Okuyucu haberleri değerlendirebilmeli

Tüm bu düzenlemelerin ortak olarak vurguladıkları ise doğru ve kanıta dayalı haber yapılması, tıbbı terimlerin doğru ve anlaşılır kullanılması, haberdeki kişilerin mahremiyetine saygı gösterilmesi, damgalayan, aşağılayan, ötekileştiren dil kullanılmamasıdır. Okuyucu açısından ise yapılması gereken, sağlık okuryazarlığı çerçevesinde haberlerin değerlendirilebilmesidir.

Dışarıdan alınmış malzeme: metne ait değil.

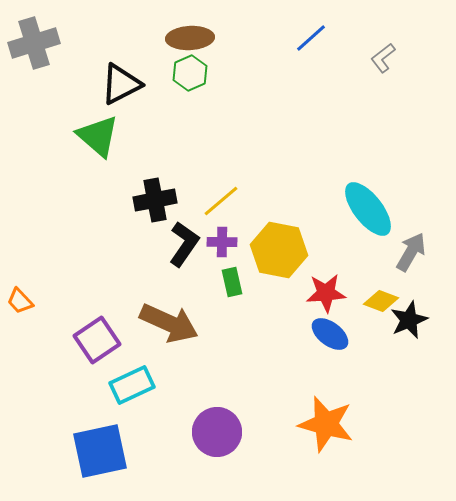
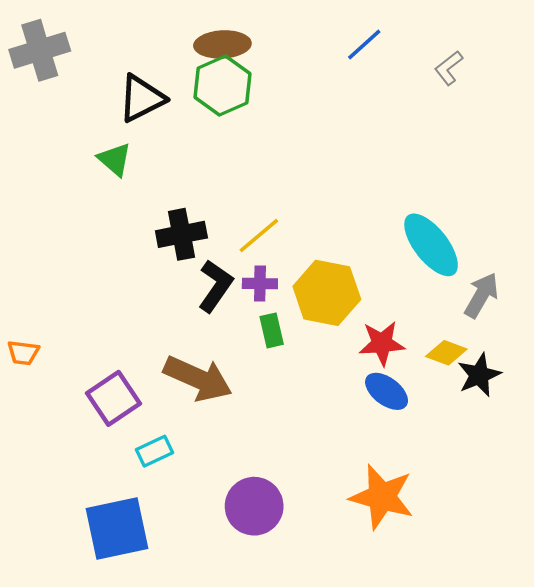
green hexagon: (190, 73) -> (222, 85), size x1.4
green triangle: (98, 136) -> (115, 159), size x0.7
orange trapezoid: (20, 301) -> (23, 353), turned -40
cyan rectangle: (132, 385) -> (154, 451), size x0.7

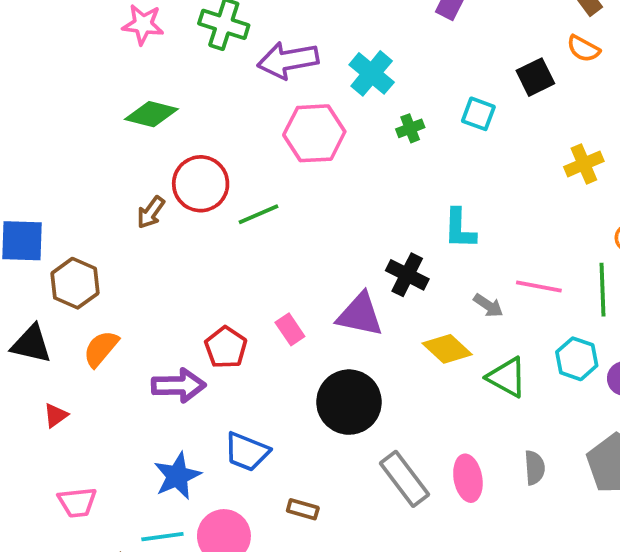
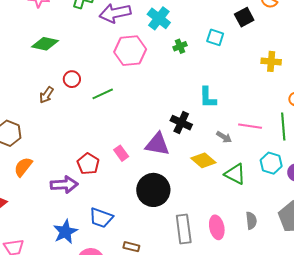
yellow cross: (584, 164) -> (271, 61), turned 30
red circle: (201, 184) -> (72, 79), size x0.6
gray rectangle: (405, 479) -> (184, 229), turned 32

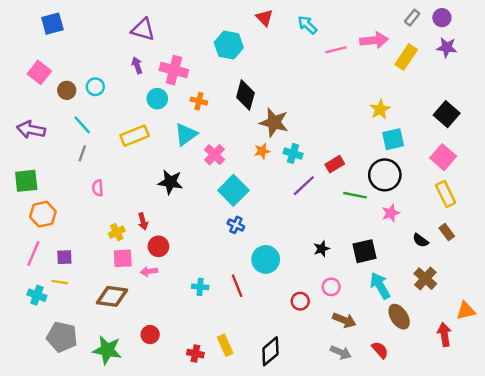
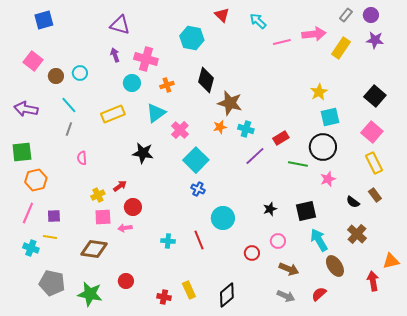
orange cross: (199, 101) -> (167, 85), turned -32
red arrow: (143, 221) -> (120, 186), turned -112
red semicircle: (380, 350) -> (319, 294), turned -91

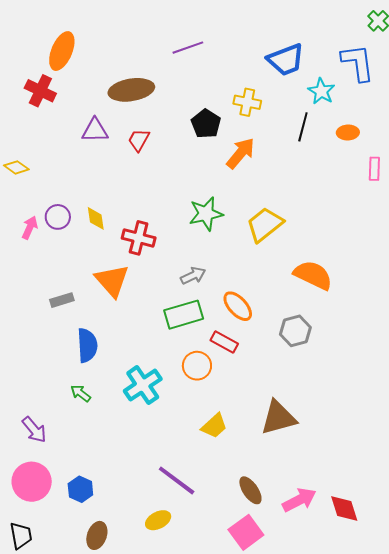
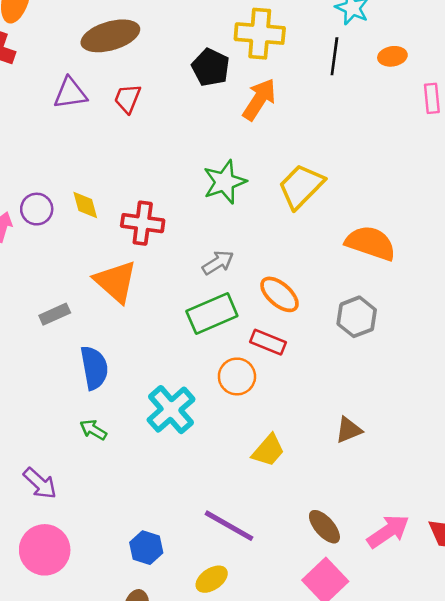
yellow cross: (247, 102) -> (260, 34), size x1.4
brown triangle: (278, 418) -> (349, 430), size x0.6
blue hexagon: (80, 489) -> (146, 548), moved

Sağlık okuryazarlığı, temel sağlık bilgisine ulaşabilme, anlayabilme ve değerlendirebilme ve kullanabilme becerisi ile ilgilidir. Bu anlamda sağlık okuryazarı olan kişi haberde yer alan bilginin doğruluğu veya yanlışlığını fark edebilen, bilgi doğrulama yollarını bilir. Sağlık haberlerinde yer alan belirsizlik, risk ve tehlike algısının fark ederek paniğe kapılmaz ve doğru sağlık davranışını sergiler.